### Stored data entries
##########

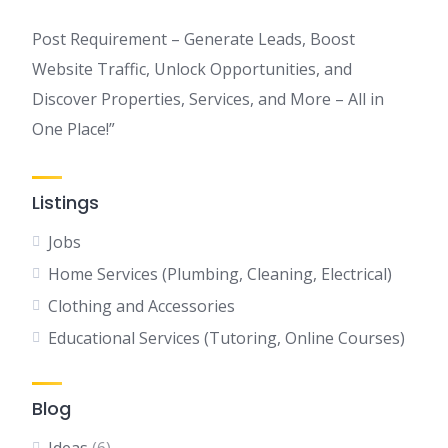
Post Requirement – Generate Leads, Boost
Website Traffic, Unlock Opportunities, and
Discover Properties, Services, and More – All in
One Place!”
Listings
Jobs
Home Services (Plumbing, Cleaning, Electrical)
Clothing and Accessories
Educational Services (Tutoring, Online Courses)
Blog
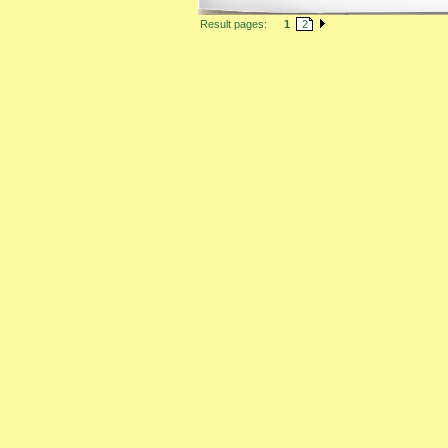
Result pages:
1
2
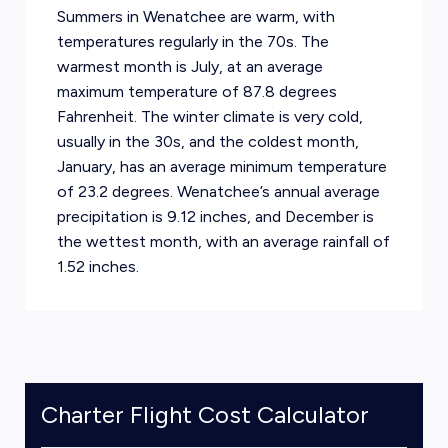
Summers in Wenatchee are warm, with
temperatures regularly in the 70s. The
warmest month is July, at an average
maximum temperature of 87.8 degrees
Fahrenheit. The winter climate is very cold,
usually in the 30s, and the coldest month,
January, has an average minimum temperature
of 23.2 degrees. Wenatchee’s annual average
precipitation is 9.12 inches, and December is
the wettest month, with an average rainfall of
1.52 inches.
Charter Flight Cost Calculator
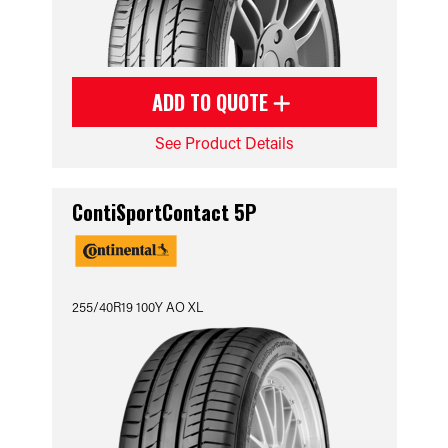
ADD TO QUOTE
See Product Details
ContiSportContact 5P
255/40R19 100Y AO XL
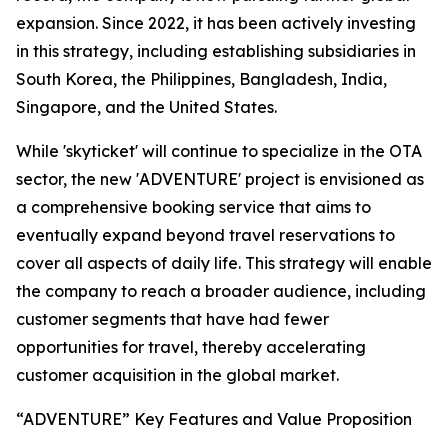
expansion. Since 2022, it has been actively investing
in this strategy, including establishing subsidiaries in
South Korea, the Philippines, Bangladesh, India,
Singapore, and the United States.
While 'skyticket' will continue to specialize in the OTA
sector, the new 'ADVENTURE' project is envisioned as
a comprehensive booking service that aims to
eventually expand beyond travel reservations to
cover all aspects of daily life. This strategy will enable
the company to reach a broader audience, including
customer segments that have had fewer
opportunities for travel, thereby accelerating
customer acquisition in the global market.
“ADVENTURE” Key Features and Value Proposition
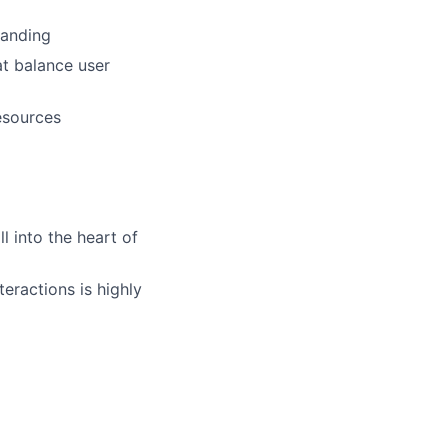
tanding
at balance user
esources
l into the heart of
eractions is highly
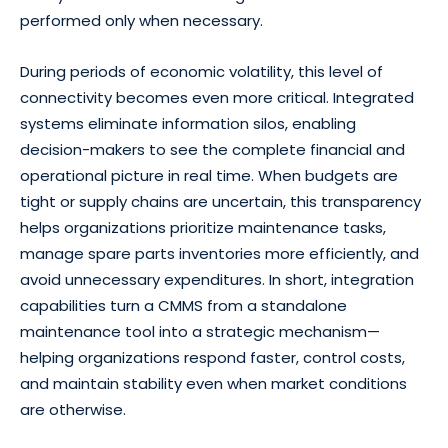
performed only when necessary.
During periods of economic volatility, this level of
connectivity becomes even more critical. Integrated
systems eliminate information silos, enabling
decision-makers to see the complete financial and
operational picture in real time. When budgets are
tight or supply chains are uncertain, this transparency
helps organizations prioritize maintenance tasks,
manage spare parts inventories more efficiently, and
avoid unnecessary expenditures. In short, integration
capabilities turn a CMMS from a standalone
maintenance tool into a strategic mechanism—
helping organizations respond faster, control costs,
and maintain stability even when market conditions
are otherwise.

##########

### HOW TO COMPLETE THIS TASK
From the entries above, write out every line without a single change, skipping the images.

### YOUR RESPONSE
Post Requirement – Generate Leads, Boost
Website Traffic, Unlock Opportunities, and
Discover Properties, Services, and More – All in
One Place!”
Listings
Jobs
Home Services (Plumbing, Cleaning, Electrical)
Clothing and Accessories
Educational Services (Tutoring, Online Courses)
Blog
Result pages:
1
2
Summers in Wenatchee are warm, with
temperatures regularly in the 70s. The
warmest month is July, at an average
maximum temperature of 87.8 degrees
Fahrenheit. The winter climate is very cold,
usually in the 30s, and the coldest month,
January, has an average minimum temperature
of 23.2 degrees. Wenatchee’s annual average
precipitation is 9.12 inches, and December is
the wettest month, with an average rainfall of
1.52 inches.
Charter Flight Cost Calculator
ADD TO QUOTE
See Product Details
ContiSportContact 5P
255/40R19 100Y AO XL
expansion. Since 2022, it has been actively investing
in this strategy, including establishing subsidiaries in
South Korea, the Philippines, Bangladesh, India,
Singapore, and the United States.
While 'skyticket' will continue to specialize in the OTA
sector, the new 'ADVENTURE' project is envisioned as
a comprehensive booking service that aims to
eventually expand beyond travel reservations to
cover all aspects of daily life. This strategy will enable
the company to reach a broader audience, including
customer segments that have had fewer
opportunities for travel, thereby accelerating
customer acquisition in the global market.
“ADVENTURE” Key Features and Value Proposition
tanding
at balance user
esources
l into the heart of
eractions is highly
performed only when necessary.
During periods of economic volatility, this level of
connectivity becomes even more critical. Integrated
systems eliminate information silos, enabling
decision-makers to see the complete financial and
operational picture in real time. When budgets are
tight or supply chains are uncertain, this transparency
helps organizations prioritize maintenance tasks,
manage spare parts inventories more efficiently, and
avoid unnecessary expenditures. In short, integration
capabilities turn a CMMS from a standalone
maintenance tool into a strategic mechanism—
helping organizations respond faster, control costs,
and maintain stability even when market conditions
are otherwise.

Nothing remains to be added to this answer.